Collection entries
--------
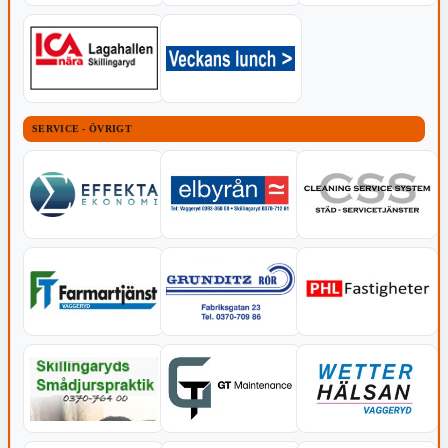
SERVICE - ÖVRIGT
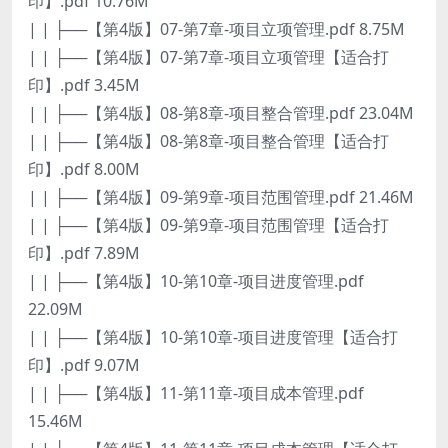
印】.pdf 10.76M
| | ├──【第4版】07-第7章-项目立项管理.pdf 8.75M
| | ├──【第4版】07-第7章-项目立项管理【适合打
印】.pdf 3.45M
| | ├──【第4版】08-第8章-项目整合管理.pdf 23.04M
| | ├──【第4版】08-第8章-项目整合管理【适合打
印】.pdf 8.00M
| | ├──【第4版】09-第9章-项目范围管理.pdf 21.46M
| | ├──【第4版】09-第9章-项目范围管理【适合打
印】.pdf 7.89M
| | ├──【第4版】10-第10章-项目进度管理.pdf
22.09M
| | ├──【第4版】10-第10章-项目进度管理【适合打
印】.pdf 9.07M
| | ├──【第4版】11-第11章-项目成本管理.pdf
15.46M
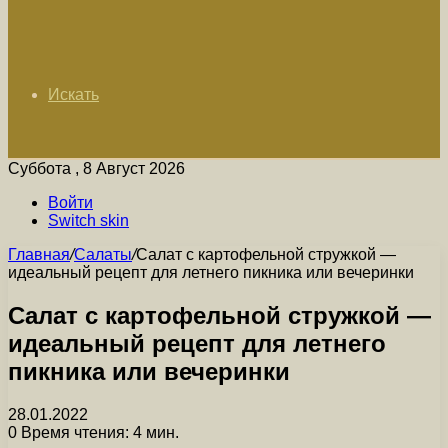
Искать
Суббота , 8 Август 2026
Войти
Switch skin
Главная
/
Салаты
/
Салат с картофельной стружкой —
идеальный рецепт для летнего пикника или вечеринки
Салат с картофельной стружкой —
идеальный рецепт для летнего
пикника или вечеринки
28.01.2022
0
Время чтения: 4 мин.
--------
BRIEF: Where a line in the records above contains the word "идеальный", copy that line.

WORKED SOLUTION:
идеальный рецепт для летнего пикника или вечеринки
идеальный рецепт для летнего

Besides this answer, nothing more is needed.